Below is a set of records; print all of them exactly as written.

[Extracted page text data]
:::
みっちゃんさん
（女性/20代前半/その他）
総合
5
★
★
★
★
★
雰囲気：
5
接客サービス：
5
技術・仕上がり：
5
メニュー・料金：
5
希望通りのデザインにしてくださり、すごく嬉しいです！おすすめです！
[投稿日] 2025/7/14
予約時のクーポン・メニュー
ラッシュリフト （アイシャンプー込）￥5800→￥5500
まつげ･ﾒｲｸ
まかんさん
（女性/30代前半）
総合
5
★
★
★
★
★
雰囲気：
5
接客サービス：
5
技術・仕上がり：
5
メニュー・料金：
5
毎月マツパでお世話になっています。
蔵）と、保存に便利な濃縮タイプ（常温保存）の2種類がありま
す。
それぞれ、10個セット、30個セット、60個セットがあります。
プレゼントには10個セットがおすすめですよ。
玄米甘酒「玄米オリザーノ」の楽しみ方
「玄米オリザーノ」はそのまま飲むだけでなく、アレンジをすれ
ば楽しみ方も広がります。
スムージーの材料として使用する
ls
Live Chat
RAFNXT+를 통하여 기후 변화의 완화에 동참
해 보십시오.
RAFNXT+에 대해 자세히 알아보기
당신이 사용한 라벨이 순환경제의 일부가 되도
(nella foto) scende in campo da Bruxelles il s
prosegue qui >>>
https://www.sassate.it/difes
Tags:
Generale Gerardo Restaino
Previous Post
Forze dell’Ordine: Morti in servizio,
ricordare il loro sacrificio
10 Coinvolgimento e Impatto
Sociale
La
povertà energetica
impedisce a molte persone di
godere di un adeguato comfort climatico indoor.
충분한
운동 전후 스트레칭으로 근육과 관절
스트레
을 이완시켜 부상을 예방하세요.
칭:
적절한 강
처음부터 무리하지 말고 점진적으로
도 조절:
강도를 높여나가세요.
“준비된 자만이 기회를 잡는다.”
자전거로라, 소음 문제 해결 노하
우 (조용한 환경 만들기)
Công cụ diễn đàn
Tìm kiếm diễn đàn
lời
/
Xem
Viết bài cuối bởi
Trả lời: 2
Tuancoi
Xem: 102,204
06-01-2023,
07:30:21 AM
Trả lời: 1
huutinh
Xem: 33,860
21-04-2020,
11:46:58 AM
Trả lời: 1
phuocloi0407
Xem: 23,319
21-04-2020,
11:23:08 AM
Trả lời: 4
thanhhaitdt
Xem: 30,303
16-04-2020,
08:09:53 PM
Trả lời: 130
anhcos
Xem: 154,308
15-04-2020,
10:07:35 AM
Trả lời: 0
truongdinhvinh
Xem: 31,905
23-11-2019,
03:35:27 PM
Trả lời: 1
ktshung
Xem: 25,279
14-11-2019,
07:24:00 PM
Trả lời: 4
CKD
:::
**SOLUTION**:
みっちゃんさん
（女性/20代前半/その他）
総合
5
★
★
★
★
★
雰囲気：
5
接客サービス：
5
技術・仕上がり：
5
メニュー・料金：
5
希望通りのデザインにしてくださり、すごく嬉しいです！おすすめです！
[投稿日] 2025/7/14
予約時のクーポン・メニュー
ラッシュリフト （アイシャンプー込）￥5800→￥5500
まつげ･ﾒｲｸ
まかんさん
（女性/30代前半）
総合
5
★
★
★
★
★
雰囲気：
5
接客サービス：
5
技術・仕上がり：
5
メニュー・料金：
5
毎月マツパでお世話になっています。
蔵）と、保存に便利な濃縮タイプ（常温保存）の2種類がありま
す。
それぞれ、10個セット、30個セット、60個セットがあります。
プレゼントには10個セットがおすすめですよ。
玄米甘酒「玄米オリザーノ」の楽しみ方
「玄米オリザーノ」はそのまま飲むだけでなく、アレンジをすれ
ば楽しみ方も広がります。
スムージーの材料として使用する
ls
Live Chat
RAFNXT+를 통하여 기후 변화의 완화에 동참
해 보십시오.
RAFNXT+에 대해 자세히 알아보기
당신이 사용한 라벨이 순환경제의 일부가 되도
(nella foto) scende in campo da Bruxelles il s
prosegue qui >>>
https://www.sassate.it/difes
Tags:
Generale Gerardo Restaino
Previous Post
Forze dell’Ordine: Morti in servizio,
ricordare il loro sacrificio
10 Coinvolgimento e Impatto
Sociale
La
povertà energetica
impedisce a molte persone di
godere di un adeguato comfort climatico indoor.
충분한
운동 전후 스트레칭으로 근육과 관절
스트레
을 이완시켜 부상을 예방하세요.
칭:
적절한 강
처음부터 무리하지 말고 점진적으로
도 조절:
강도를 높여나가세요.
“준비된 자만이 기회를 잡는다.”
자전거로라, 소음 문제 해결 노하
우 (조용한 환경 만들기)
Công cụ diễn đàn
Tìm kiếm diễn đàn
lời
/
Xem
Viết bài cuối bởi
Trả lời: 2
Tuancoi
Xem: 102,204
06-01-2023,
07:30:21 AM
Trả lời: 1
huutinh
Xem: 33,860
21-04-2020,
11:46:58 AM
Trả lời: 1
phuocloi0407
Xem: 23,319
21-04-2020,
11:23:08 AM
Trả lời: 4
thanhhaitdt
Xem: 30,303
16-04-2020,
08:09:53 PM
Trả lời: 130
anhcos
Xem: 154,308
15-04-2020,
10:07:35 AM
Trả lời: 0
truongdinhvinh
Xem: 31,905
23-11-2019,
03:35:27 PM
Trả lời: 1
ktshung
Xem: 25,279
14-11-2019,
07:24:00 PM
Trả lời: 4
CKD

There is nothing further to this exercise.